#4 TiemposDesde mi clóset

La heterosexualidad como forma de vida | Columna de Paul Ibarra Collazo

Desde mi clóset

 

La sociedad actual ha facilitado el camino para que la heterosexualidad sea una forma de vida hegemónica. El cuerpo normativo de todos los Estados-Nación presume que el total de la ciudadanía mantiene prácticas eróticas vinculadas a la reproductividad. Es por ello que es posible afirmar de la existencia de un orden jerárquico que coloca a las personas que tienen prácticas sexuales con su sexo/género opuesto reproductores casados en la cima de la pirámide erótica. En un peldaño más abajo se encuentran aquellos individuos monógamos no casados que están en pareja con alguien más, luego están heterosexuales solteros en proceso de emparejamiento (Rubin, 1995). Este sistema ha permitido construir un estilo de vida fundado en la necesidad vehemente de reproducirse.

Dicho lo anterior, la sexualidad humana es equiparada dentro del régimen heterosexual con la capacidad reproductiva de la especie. El erotismo y su praxis son por si mismos hechos condenados por la cultura occidental. El apóstol Pablo consideraba al sexo como una fuerza destructiva inherente al pecado. En apartados subsecuentes se realizará un análisis concienzudo sobre el erotismo, lo que es conveniente puntualizar ahora, es el hecho de que la cosmovisión judeo-cristiana solo aprueba el contacto sexual si este tiene por objeto la procreación “y siempre que los aspectos más placenteros no se disfruten demasiado” (Rubin, 1995). Coger no es sano de acuerdo a las Sagradas Escrituras.

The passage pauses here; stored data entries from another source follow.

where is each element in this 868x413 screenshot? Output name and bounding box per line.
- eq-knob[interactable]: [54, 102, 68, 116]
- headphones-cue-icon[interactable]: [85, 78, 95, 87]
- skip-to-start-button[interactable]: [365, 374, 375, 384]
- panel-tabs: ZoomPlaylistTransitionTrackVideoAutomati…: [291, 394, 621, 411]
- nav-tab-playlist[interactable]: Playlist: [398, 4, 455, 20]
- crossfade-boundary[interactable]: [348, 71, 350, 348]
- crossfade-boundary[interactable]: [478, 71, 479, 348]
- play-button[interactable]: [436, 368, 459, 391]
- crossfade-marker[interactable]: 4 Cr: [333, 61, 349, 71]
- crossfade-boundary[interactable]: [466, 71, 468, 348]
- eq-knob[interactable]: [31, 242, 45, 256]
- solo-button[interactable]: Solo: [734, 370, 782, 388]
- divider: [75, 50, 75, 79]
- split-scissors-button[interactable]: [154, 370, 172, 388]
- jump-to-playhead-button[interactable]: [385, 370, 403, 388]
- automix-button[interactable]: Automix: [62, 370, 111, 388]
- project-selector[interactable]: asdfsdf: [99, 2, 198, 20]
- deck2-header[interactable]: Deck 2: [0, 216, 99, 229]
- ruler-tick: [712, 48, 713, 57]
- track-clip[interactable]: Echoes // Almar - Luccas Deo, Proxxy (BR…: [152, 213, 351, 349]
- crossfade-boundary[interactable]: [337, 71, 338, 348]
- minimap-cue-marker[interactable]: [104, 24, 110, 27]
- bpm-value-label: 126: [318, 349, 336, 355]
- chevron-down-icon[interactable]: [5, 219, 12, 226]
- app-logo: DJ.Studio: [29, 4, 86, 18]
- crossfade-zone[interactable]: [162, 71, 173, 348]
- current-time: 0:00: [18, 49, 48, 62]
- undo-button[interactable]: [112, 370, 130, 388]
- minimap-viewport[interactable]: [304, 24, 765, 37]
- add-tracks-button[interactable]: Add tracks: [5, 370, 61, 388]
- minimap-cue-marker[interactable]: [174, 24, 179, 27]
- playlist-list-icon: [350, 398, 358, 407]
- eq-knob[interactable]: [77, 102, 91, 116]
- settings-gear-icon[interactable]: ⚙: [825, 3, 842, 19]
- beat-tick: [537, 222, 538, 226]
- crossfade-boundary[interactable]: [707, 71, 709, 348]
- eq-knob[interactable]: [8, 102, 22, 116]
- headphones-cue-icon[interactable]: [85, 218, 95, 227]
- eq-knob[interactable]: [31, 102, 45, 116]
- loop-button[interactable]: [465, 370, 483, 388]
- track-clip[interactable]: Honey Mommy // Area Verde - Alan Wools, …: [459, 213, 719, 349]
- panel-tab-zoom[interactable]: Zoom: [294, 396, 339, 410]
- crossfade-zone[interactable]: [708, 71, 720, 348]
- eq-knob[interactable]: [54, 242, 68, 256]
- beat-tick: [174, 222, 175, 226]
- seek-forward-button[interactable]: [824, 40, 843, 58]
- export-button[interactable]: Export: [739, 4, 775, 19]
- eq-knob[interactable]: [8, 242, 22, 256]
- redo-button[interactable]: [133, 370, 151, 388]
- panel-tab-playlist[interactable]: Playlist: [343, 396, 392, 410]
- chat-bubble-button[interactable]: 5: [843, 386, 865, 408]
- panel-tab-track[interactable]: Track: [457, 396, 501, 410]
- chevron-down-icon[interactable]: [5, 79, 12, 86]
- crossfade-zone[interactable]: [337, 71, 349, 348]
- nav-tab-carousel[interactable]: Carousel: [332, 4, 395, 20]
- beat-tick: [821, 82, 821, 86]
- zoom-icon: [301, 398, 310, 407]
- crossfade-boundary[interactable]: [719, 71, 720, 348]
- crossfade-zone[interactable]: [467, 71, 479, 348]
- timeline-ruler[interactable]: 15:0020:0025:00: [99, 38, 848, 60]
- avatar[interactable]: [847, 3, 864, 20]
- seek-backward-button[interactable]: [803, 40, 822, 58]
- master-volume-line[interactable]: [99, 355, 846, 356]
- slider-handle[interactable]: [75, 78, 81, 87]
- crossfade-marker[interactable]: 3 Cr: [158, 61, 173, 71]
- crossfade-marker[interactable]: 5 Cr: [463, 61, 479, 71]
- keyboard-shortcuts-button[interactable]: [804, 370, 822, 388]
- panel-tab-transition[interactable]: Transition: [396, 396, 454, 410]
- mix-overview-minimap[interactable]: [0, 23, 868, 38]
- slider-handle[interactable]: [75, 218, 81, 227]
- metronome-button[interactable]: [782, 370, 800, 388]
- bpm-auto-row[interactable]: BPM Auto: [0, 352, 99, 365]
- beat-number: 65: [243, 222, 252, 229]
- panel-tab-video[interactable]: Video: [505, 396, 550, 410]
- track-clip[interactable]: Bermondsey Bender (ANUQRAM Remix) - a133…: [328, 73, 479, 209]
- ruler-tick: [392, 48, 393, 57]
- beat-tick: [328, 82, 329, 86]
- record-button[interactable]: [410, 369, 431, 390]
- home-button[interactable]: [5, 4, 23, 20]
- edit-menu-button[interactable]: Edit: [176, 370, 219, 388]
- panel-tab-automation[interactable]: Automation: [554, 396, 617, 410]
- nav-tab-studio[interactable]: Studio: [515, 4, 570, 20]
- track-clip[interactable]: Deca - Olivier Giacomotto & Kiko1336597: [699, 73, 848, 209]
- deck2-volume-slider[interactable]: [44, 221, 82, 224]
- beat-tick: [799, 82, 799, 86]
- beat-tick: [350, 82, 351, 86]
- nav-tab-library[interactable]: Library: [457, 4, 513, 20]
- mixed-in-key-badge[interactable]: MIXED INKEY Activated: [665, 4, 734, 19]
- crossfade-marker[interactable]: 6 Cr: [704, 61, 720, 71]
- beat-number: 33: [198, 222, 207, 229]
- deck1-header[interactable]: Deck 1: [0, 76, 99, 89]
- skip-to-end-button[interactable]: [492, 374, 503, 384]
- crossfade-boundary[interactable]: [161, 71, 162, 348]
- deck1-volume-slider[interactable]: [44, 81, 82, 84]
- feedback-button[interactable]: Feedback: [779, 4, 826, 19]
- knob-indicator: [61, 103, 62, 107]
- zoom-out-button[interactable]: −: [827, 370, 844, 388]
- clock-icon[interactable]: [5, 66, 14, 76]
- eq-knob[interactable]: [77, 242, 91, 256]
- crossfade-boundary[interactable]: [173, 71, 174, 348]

La heterosexualidad obtiene de la diferenciación sexual un aparato cognitivo que reconoce la existencia de una especie sexuada que requiere de procedimientos biológicos que le permitan multiplicarse. Al puro estilo edénico, “la ideología de la diferencia sexual opera en nuestra cultura como una censura, en la medida en que oculta la oposición que existe en el plano social entre los hombres y las mujeres poniendo a la naturaleza como su causa” (Wittig, 1992). Para el régimen, el proceso de sexuación inicia y termina con el nacimiento del producto humano. Sin embargo, la omisión de reconocer la existencia de procesos culturales que establecen la asignación de determinado sexo, con base en las funciones biológicas y la implantación de atributos que dotan de sentido al cuerpo humano, ha fomentado la normalización de una sola identidad sexual validada por el sistema.

La biologización unívoca de la persona humana promueve una trampa de origen para el sistema sexo/género. Al reducir la sexualidad solo a la reproductividad, el primer elemento para identificar a un individuo será el sexo de asignación. Es entonces que se conjuga un trinomio perverso, a saber, sexualidad, reproductividad, genitalidad. La heterosexualidad como dispositivo de control patriarcal significa a una persona humana en relación con la anatomía sexual externa, si tiene pene es macho/hombre, si tiene vulva es hembra/mujer. Lo anterior relega a un segundo plano la identidad de género, los roles sociales de sexo y las orientaciones sexuales existentes en la diversidad humana,

En conclusión, la heterosexualidad se ha convertido en un sistema que reprime toda expresión diversa a la normativa. Esto provoca una crisis de sentido para individuos que asumen o descubren una orientación sexual no regulada. Ser homosexual es un acto de valentía dentro de un mundo bombardeado de significados bugas.